The Selfless Gene: Living with God and Darwin  . By CharlesFoster . Nashville , TN : Thomas Nelson, Inc. , 2010 . 240 pages. $14.99.

Charles Foster, Oxford fellow and practicing barrister, confidently wades into topics for which he has had no formal academic training—medical ethics, the evidence for Jesus, origins and neuroscience of religion. Here, he attacks Richard Dawkins (The Selfish Gene) as an extreme, Fundamentalized ultra‐Darwinist (UD) on the “jack‐booted fringe of evolutionary biology.” But he also promises, “This book will have something in it to frustrate and annoy everyone.” It certainly will annoy the Creationists. He blithely vaults from the biology of cephalopod eyes (octopus, squid) to a discussion of the Tree of Life in Genesis, where he rejects mechanical interpretations, and sketches out scenarios that would make many dead theologians writhe in their graves.

The UD controversy with the Creationists ultimately turns on the power of natural selection—Darwin's fecund insight that individuals who are better adapted to their environment tend to leave more offspring in coming generations. These adaptive traits grow in the population at the expense of traits that are not adaptive, eventually leading to transformation of species.

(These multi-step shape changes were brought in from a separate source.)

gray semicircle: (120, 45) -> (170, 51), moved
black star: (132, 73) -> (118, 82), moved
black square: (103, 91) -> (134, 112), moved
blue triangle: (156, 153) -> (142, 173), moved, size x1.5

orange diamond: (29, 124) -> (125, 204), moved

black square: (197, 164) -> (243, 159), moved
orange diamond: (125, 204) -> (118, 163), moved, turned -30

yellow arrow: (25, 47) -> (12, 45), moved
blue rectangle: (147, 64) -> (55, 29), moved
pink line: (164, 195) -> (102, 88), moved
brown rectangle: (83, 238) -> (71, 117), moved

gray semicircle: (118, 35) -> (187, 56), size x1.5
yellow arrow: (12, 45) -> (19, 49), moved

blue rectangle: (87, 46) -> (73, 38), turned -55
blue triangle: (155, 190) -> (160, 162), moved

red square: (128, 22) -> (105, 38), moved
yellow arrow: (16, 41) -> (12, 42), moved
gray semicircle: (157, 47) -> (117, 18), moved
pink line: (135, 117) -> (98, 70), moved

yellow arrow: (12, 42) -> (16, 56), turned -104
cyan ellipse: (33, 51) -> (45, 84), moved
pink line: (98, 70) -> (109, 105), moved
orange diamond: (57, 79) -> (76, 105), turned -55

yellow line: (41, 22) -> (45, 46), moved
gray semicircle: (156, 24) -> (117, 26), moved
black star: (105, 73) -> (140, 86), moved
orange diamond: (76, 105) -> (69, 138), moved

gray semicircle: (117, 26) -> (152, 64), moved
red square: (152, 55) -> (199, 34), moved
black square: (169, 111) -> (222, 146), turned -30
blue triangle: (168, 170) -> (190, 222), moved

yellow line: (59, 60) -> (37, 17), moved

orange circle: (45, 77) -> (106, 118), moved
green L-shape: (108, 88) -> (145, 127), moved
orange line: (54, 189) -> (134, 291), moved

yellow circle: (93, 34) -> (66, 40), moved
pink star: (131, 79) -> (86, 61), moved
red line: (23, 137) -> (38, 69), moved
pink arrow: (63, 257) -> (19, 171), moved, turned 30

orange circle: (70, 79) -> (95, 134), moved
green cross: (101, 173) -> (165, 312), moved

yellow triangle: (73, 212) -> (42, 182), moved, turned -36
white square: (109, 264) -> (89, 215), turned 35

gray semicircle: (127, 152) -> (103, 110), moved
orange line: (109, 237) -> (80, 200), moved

For the UDs and Dawkins, natural selection pretty much explains everything. Dawkins uses the Creationists as a foil, labeling them “spiteful old hardliners,” and complaining about the “driveling ephemera of juvenile pamphleteers.” His explanations are often persuasive—except his explanations of why nature exhibits a great deal of association, symbiosis, and apparent altruism. These “altruistic” behaviors present a serious problem, since on the face of things natural selection should be the apocalyptic monster waiting at nature's womb, ready to gobble up the infant of altruism as soon as it births. Yet, always creative, UDs have come up with three get‐out‐of jail cards—kin selection, reciprocal altruism, and group selection—all of them painting altruism as a special case of selfishness. In kin selection, the altruist benefits because he “reproduces” copies of his own genes by helping his own relatives. In reciprocal altruism, I scratch your back only because you will scratch mine. In group selection, I sacrifice for the group, but I ultimately benefit because my group dominates over other groups. Foster argues that these theories alone cannot explain all altruism, and points out that even Darwin fretted about some naturalist finding a biological adaptation in one species that altruistically benefits another species, a finding that would savage his whole theory of natural selection (Darwin loved hyperbole).

At the end of the nineteenth century, conservative Christians were more accepting of Darwin's ideas. But when their enemies began using him to attack a literal reading of the Bible, the conservatives withdrew into their fundamentalist fortress and never emerged. Today, these “Young Earthers” try to fit the appearance of life on the earth into an impossibly short timeframe, and make crapulous claims about changes in the speed of light and the pace of radioactive decay—changes that, if they had actually occurred, would forbid the rise of life on our planet and indeed, make the universe impossible. They practice the old Indian rope trick—climbing up ropes and disappearing off the tops of them. The Young Earthers have midwifed the Intelligent Design movement, whose adherents believe that some biological structures are “irreducibly complex,” and cannot have arisen by degrees through natural selection. Both the Young Earthers and Intelligent Designers reject the transformative power of natural selection, insisting that the various created species have changed little since the dawn of creation. They devoutly refrain from calling Richard Dawkins the devil incarnate, but do allow that he probably is the “handmaiden of Satan.”

For his part, Foster pronounces a pox on both their houses—the UDs who say natural selection explains everything, and the Creationists who insist that it explains nothing. Both camps, he says, hold extreme, sclerosed positions in a conflict he describes as “a war in which the principal casualty is the intellectual credibility of Christianity.” He quotes the paleontologist S.J. Gould: “What an odd time to be a fundamentalist about adaptation and natural selection—when each major subdiscipline of evolutionary biology has been discovering other mechanisms as adjuncts to selection's centrality.” His conclusion? Natural selection wields great power, but it cannot explain everything—especially, it cannot explain pervasive selflessness.

Yet, Foster fails to distinguish between social altruism and genetic altruism. The social altruist accidently benefits others while mainly benefitting himself. In contrast, the genetic altruist benefits the other while imposing a true reproductive cost on himself. Social altruism is abundant in the world; genetic altruism is rare. Natural selection by itself could never foster widespread genetic altruism. Foster needs to distinguish these two, and needs to multiply examples of genetic altruism. This would lend support to his hints that nature is lit by a light from beyond this world.